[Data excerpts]
• • •

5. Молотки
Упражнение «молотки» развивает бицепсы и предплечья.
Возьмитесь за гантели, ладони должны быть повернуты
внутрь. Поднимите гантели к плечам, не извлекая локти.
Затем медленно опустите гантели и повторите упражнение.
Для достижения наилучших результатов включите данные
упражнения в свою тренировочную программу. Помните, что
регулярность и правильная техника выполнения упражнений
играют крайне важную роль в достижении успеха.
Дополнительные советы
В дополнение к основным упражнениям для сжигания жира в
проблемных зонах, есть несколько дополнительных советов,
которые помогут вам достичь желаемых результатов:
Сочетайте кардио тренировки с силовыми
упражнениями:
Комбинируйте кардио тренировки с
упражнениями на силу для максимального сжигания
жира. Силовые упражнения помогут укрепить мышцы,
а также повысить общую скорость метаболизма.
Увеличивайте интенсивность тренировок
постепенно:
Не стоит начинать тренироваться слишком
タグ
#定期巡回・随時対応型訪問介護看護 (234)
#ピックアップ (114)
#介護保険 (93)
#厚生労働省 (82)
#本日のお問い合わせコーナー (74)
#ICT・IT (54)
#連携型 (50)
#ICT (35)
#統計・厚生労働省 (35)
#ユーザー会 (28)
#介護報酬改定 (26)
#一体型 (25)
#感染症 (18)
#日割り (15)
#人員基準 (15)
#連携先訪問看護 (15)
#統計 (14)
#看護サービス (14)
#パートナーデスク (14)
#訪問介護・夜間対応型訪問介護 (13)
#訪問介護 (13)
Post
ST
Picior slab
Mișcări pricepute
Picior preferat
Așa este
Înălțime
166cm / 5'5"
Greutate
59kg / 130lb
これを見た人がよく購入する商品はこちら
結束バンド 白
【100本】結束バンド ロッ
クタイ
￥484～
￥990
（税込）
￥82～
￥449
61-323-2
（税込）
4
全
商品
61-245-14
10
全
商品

• • •

> [Instructions for the task] Set every entry down verbatim.

> [Task response]
5. Молотки
Упражнение «молотки» развивает бицепсы и предплечья.
Возьмитесь за гантели, ладони должны быть повернуты
внутрь. Поднимите гантели к плечам, не извлекая локти.
Затем медленно опустите гантели и повторите упражнение.
Для достижения наилучших результатов включите данные
упражнения в свою тренировочную программу. Помните, что
регулярность и правильная техника выполнения упражнений
играют крайне важную роль в достижении успеха.
Дополнительные советы
В дополнение к основным упражнениям для сжигания жира в
проблемных зонах, есть несколько дополнительных советов,
которые помогут вам достичь желаемых результатов:
Сочетайте кардио тренировки с силовыми
упражнениями:
Комбинируйте кардио тренировки с
упражнениями на силу для максимального сжигания
жира. Силовые упражнения помогут укрепить мышцы,
а также повысить общую скорость метаболизма.
Увеличивайте интенсивность тренировок
постепенно:
Не стоит начинать тренироваться слишком
タグ
#定期巡回・随時対応型訪問介護看護 (234)
#ピックアップ (114)
#介護保険 (93)
#厚生労働省 (82)
#本日のお問い合わせコーナー (74)
#ICT・IT (54)
#連携型 (50)
#ICT (35)
#統計・厚生労働省 (35)
#ユーザー会 (28)
#介護報酬改定 (26)
#一体型 (25)
#感染症 (18)
#日割り (15)
#人員基準 (15)
#連携先訪問看護 (15)
#統計 (14)
#看護サービス (14)
#パートナーデスク (14)
#訪問介護・夜間対応型訪問介護 (13)
#訪問介護 (13)
Post
ST
Picior slab
Mișcări pricepute
Picior preferat
Așa este
Înălțime
166cm / 5'5"
Greutate
59kg / 130lb
これを見た人がよく購入する商品はこちら
結束バンド 白
【100本】結束バンド ロッ
クタイ
￥484～
￥990
（税込）
￥82～
￥449
61-323-2
（税込）
4
全
商品
61-245-14
10
全
商品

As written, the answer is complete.